Arguido regressou do Reino Unido após expulsão e terá continuado a promover ideologia do Estado Islâmico
Um cidadão madeirense está a ser investigado pelas autoridades judiciais portuguesas por alegadamente ter difundido ideologias terroristas associadas ao chamado Estado Islâmico na Região Autónoma da Madeira, após regressar do Reino Unido, onde havia sido condenado a uma sanção acessória de expulsão e proibição de entrada naquele país durante 10 anos.
Segundo informações avançadas pelo DN-Lisboa, o indivíduo terá-se convertido ao Islão, radicalizado e passado a defender publicamente a ideologia extremista inspirada no grupo terrorista conhecido internacionalmente como Estado Islâmico. A proibição de entrada no Reino Unido termina em Maio de 2026.
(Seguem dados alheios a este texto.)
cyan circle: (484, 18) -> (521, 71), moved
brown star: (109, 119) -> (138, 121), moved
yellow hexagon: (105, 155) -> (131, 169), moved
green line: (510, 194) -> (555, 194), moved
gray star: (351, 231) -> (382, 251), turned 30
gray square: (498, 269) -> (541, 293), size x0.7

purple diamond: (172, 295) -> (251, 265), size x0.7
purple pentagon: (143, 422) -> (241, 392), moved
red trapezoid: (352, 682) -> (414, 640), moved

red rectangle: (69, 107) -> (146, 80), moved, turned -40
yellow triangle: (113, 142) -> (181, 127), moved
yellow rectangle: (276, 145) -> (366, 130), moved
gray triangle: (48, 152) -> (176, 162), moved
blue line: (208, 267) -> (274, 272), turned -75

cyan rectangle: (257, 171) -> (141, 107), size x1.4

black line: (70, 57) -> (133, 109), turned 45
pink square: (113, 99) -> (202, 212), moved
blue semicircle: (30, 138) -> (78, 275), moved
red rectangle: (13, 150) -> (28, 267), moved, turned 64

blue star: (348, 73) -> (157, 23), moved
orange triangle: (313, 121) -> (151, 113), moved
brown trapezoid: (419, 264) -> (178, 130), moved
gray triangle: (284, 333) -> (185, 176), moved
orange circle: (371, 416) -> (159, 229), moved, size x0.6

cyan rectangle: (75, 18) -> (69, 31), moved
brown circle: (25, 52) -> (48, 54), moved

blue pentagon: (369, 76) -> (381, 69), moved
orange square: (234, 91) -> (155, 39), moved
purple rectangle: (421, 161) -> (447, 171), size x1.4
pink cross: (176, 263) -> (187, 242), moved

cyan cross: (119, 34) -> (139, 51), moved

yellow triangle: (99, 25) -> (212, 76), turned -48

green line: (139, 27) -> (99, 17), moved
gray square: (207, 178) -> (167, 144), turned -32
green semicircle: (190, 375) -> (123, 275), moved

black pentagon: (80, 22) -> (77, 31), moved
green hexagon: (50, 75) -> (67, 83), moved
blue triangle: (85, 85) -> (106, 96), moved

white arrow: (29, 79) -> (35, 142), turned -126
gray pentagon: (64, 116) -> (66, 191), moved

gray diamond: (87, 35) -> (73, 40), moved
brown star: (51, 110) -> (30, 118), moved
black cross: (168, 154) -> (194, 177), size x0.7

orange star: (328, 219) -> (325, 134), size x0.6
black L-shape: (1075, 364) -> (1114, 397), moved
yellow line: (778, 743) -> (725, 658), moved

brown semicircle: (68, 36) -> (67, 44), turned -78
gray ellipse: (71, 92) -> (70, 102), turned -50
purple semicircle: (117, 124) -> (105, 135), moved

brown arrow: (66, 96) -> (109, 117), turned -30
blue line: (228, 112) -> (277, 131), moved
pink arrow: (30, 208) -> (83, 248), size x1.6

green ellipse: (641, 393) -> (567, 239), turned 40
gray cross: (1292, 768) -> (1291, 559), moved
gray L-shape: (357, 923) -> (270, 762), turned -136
Radicalização e alegada difusão de conteúdos jihadistas na Madeira
De acordo com as autoridades, após regressar à Ilha da Madeira, em 2016, o arguido terá mantido a sua postura ideológica radical. As investigações indicam que continuou a defender publicamente ideologia salafista-jihadista e a manter contactos online com pregadores islâmicos considerados radicais.
Fontes judiciais revelam que o suspeito “efectuou publicações nas redes sociais onde difundiu, publicamente, a sua ideologia, glorificando pregadores radicais e motivando outros à prática de acções violentas em obediência à ideologia radical que professa”.
As publicações terão sido feitas em diversas plataformas digitais, utilizando linguagem considerada pelas autoridades como de incitamento à violência e radicalização religiosa, o que motivou a intervenção das forças de segurança e do Ministério Público.
Medidas de coação impostas pela Procuradoria Geral da República
A Procuradoria Geral da República confirmou que o arguido encontra-se, desde 10 de Fevereiro de 2026, sujeito a um conjunto rigoroso de medidas de coação, enquanto decorre o processo judicial.
Entre as medidas impostas destacam-se:
- Obrigação de apresentação semanal no órgão de polícia criminal da área de residência;
- Proibição de se ausentar da Região Autónoma da Madeira;
- Proibição de realizar publicações online, em qualquer plataforma, relacionadas com conteúdos salafistas-jihadistas;
- Proibição de consumir conteúdos extremistas através de plataformas digitais ou quaisquer outros meios;
- Proibição de contacto, por qualquer meio, directo ou indirecto, com pregadores radicais ou indivíduos radicalizados.
Segurança e combate à radicalização na Madeira
Este caso reacende o debate sobre a segurança na Madeira e a vigilância de fenómenos de radicalização online. Nos últimos anos, as autoridades portuguesas têm reforçado os mecanismos de monitorização de conteúdos extremistas na internet, numa tentativa de prevenir actos de terrorismo e proteger a população.
A disseminação de ideologias extremistas através das redes sociais é considerada uma das principais ferramentas de recrutamento e propaganda de grupos radicais, sendo alvo de crescente atenção por parte das autoridades europeias.
O processo encontra-se em fase de investigação, não tendo sido ainda proferida sentença. O arguido beneficia da presunção de inocência até decisão final do tribunal.